Repeat the records. Keep every word and mark exactly as it is.

* Stored data
------------------------------------------------------------------------
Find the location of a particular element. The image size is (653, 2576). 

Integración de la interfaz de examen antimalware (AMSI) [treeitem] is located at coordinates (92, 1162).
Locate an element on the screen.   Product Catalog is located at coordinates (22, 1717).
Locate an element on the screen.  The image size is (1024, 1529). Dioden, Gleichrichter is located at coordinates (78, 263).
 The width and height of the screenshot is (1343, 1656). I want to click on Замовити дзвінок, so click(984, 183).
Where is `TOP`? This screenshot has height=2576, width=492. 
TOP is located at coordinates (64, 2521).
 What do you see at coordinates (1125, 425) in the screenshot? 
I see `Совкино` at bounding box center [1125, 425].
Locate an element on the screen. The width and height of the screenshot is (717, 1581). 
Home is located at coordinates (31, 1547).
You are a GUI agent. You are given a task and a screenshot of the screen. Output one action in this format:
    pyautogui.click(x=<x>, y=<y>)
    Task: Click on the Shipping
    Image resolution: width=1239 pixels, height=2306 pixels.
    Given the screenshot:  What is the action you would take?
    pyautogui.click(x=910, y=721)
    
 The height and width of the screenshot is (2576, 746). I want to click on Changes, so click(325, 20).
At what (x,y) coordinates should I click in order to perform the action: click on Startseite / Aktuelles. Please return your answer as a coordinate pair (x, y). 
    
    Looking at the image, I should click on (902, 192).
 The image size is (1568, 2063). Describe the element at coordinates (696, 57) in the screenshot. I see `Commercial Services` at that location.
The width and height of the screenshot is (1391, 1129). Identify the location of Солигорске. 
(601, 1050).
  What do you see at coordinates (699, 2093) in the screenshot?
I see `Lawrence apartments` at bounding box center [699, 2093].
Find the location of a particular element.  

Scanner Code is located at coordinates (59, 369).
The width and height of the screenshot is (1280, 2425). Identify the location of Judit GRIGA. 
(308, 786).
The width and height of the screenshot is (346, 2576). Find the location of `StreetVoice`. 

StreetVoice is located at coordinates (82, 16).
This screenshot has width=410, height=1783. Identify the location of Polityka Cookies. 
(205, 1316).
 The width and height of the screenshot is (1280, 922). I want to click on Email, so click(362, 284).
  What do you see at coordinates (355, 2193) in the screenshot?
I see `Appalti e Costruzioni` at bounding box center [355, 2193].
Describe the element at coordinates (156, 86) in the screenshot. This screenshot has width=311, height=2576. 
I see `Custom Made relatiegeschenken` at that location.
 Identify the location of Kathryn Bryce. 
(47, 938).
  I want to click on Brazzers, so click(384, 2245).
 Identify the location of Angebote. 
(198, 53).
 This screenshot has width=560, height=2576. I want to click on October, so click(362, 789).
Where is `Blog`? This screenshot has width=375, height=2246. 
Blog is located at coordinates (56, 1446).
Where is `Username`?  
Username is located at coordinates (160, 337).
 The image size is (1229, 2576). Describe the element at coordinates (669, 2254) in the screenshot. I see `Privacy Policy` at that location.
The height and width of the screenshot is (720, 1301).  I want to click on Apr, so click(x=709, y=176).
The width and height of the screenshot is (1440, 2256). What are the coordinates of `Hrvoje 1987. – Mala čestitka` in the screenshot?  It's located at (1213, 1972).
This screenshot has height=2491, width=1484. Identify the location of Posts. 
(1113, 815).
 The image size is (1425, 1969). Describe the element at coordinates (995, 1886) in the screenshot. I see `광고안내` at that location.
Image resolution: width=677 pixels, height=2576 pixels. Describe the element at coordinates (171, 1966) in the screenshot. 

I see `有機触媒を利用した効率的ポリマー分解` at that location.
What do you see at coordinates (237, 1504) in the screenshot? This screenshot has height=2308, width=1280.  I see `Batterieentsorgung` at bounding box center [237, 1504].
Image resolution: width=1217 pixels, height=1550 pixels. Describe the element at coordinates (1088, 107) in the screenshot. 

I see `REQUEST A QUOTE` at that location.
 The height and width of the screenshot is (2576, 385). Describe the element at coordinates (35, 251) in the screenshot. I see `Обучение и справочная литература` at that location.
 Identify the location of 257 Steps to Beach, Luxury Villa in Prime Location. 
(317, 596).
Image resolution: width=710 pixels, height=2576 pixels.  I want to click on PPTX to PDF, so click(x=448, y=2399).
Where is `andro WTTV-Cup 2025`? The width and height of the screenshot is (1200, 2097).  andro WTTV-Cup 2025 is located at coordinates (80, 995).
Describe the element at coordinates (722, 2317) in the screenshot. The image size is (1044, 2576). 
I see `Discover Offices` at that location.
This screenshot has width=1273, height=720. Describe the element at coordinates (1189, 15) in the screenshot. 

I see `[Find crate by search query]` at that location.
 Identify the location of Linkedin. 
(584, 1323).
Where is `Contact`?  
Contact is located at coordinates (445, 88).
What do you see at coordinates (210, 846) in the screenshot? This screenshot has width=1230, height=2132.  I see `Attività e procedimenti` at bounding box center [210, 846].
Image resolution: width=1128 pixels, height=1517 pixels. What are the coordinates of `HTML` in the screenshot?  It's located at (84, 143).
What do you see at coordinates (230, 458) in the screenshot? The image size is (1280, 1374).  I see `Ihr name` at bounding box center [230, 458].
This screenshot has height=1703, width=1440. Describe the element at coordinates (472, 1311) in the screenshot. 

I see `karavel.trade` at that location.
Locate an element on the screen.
------------------------------------------------------------------------
* Answer to this task
Find the location of a particular element. The image size is (653, 2576). 

Integración de la interfaz de examen antimalware (AMSI) [treeitem] is located at coordinates (92, 1162).
Locate an element on the screen.   Product Catalog is located at coordinates (22, 1717).
Locate an element on the screen.  The image size is (1024, 1529). Dioden, Gleichrichter is located at coordinates (78, 263).
 The width and height of the screenshot is (1343, 1656). I want to click on Замовити дзвінок, so click(984, 183).
Where is `TOP`? This screenshot has height=2576, width=492. 
TOP is located at coordinates (64, 2521).
 What do you see at coordinates (1125, 425) in the screenshot? 
I see `Совкино` at bounding box center [1125, 425].
Locate an element on the screen. The width and height of the screenshot is (717, 1581). 
Home is located at coordinates (31, 1547).
You are a GUI agent. You are given a task and a screenshot of the screen. Output one action in this format:
    pyautogui.click(x=<x>, y=<y>)
    Task: Click on the Shipping
    Image resolution: width=1239 pixels, height=2306 pixels.
    Given the screenshot:  What is the action you would take?
    pyautogui.click(x=910, y=721)
    
 The height and width of the screenshot is (2576, 746). I want to click on Changes, so click(325, 20).
At what (x,y) coordinates should I click in order to perform the action: click on Startseite / Aktuelles. Please return your answer as a coordinate pair (x, y). 
    
    Looking at the image, I should click on (902, 192).
 The image size is (1568, 2063). Describe the element at coordinates (696, 57) in the screenshot. I see `Commercial Services` at that location.
The width and height of the screenshot is (1391, 1129). Identify the location of Солигорске. 
(601, 1050).
  What do you see at coordinates (699, 2093) in the screenshot?
I see `Lawrence apartments` at bounding box center [699, 2093].
Find the location of a particular element.  

Scanner Code is located at coordinates (59, 369).
The width and height of the screenshot is (1280, 2425). Identify the location of Judit GRIGA. 
(308, 786).
The width and height of the screenshot is (346, 2576). Find the location of `StreetVoice`. 

StreetVoice is located at coordinates (82, 16).
This screenshot has width=410, height=1783. Identify the location of Polityka Cookies. 
(205, 1316).
 The width and height of the screenshot is (1280, 922). I want to click on Email, so click(362, 284).
  What do you see at coordinates (355, 2193) in the screenshot?
I see `Appalti e Costruzioni` at bounding box center [355, 2193].
Describe the element at coordinates (156, 86) in the screenshot. This screenshot has width=311, height=2576. 
I see `Custom Made relatiegeschenken` at that location.
 Identify the location of Kathryn Bryce. 
(47, 938).
  I want to click on Brazzers, so click(384, 2245).
 Identify the location of Angebote. 
(198, 53).
 This screenshot has width=560, height=2576. I want to click on October, so click(362, 789).
Where is `Blog`? This screenshot has width=375, height=2246. 
Blog is located at coordinates (56, 1446).
Where is `Username`?  
Username is located at coordinates (160, 337).
 The image size is (1229, 2576). Describe the element at coordinates (669, 2254) in the screenshot. I see `Privacy Policy` at that location.
The height and width of the screenshot is (720, 1301).  I want to click on Apr, so click(x=709, y=176).
The width and height of the screenshot is (1440, 2256). What are the coordinates of `Hrvoje 1987. – Mala čestitka` in the screenshot?  It's located at (1213, 1972).
This screenshot has height=2491, width=1484. Identify the location of Posts. 
(1113, 815).
 The image size is (1425, 1969). Describe the element at coordinates (995, 1886) in the screenshot. I see `광고안내` at that location.
Image resolution: width=677 pixels, height=2576 pixels. Describe the element at coordinates (171, 1966) in the screenshot. 

I see `有機触媒を利用した効率的ポリマー分解` at that location.
What do you see at coordinates (237, 1504) in the screenshot? This screenshot has height=2308, width=1280.  I see `Batterieentsorgung` at bounding box center [237, 1504].
Image resolution: width=1217 pixels, height=1550 pixels. Describe the element at coordinates (1088, 107) in the screenshot. 

I see `REQUEST A QUOTE` at that location.
 The height and width of the screenshot is (2576, 385). Describe the element at coordinates (35, 251) in the screenshot. I see `Обучение и справочная литература` at that location.
 Identify the location of 257 Steps to Beach, Luxury Villa in Prime Location. 
(317, 596).
Image resolution: width=710 pixels, height=2576 pixels.  I want to click on PPTX to PDF, so click(x=448, y=2399).
Where is `andro WTTV-Cup 2025`? The width and height of the screenshot is (1200, 2097).  andro WTTV-Cup 2025 is located at coordinates (80, 995).
Describe the element at coordinates (722, 2317) in the screenshot. The image size is (1044, 2576). 
I see `Discover Offices` at that location.
This screenshot has width=1273, height=720. Describe the element at coordinates (1189, 15) in the screenshot. 

I see `[Find crate by search query]` at that location.
 Identify the location of Linkedin. 
(584, 1323).
Where is `Contact`?  
Contact is located at coordinates (445, 88).
What do you see at coordinates (210, 846) in the screenshot? This screenshot has width=1230, height=2132.  I see `Attività e procedimenti` at bounding box center [210, 846].
Image resolution: width=1128 pixels, height=1517 pixels. What are the coordinates of `HTML` in the screenshot?  It's located at (84, 143).
What do you see at coordinates (230, 458) in the screenshot? The image size is (1280, 1374).  I see `Ihr name` at bounding box center [230, 458].
This screenshot has height=1703, width=1440. Describe the element at coordinates (472, 1311) in the screenshot. 

I see `karavel.trade` at that location.
Locate an element on the screen.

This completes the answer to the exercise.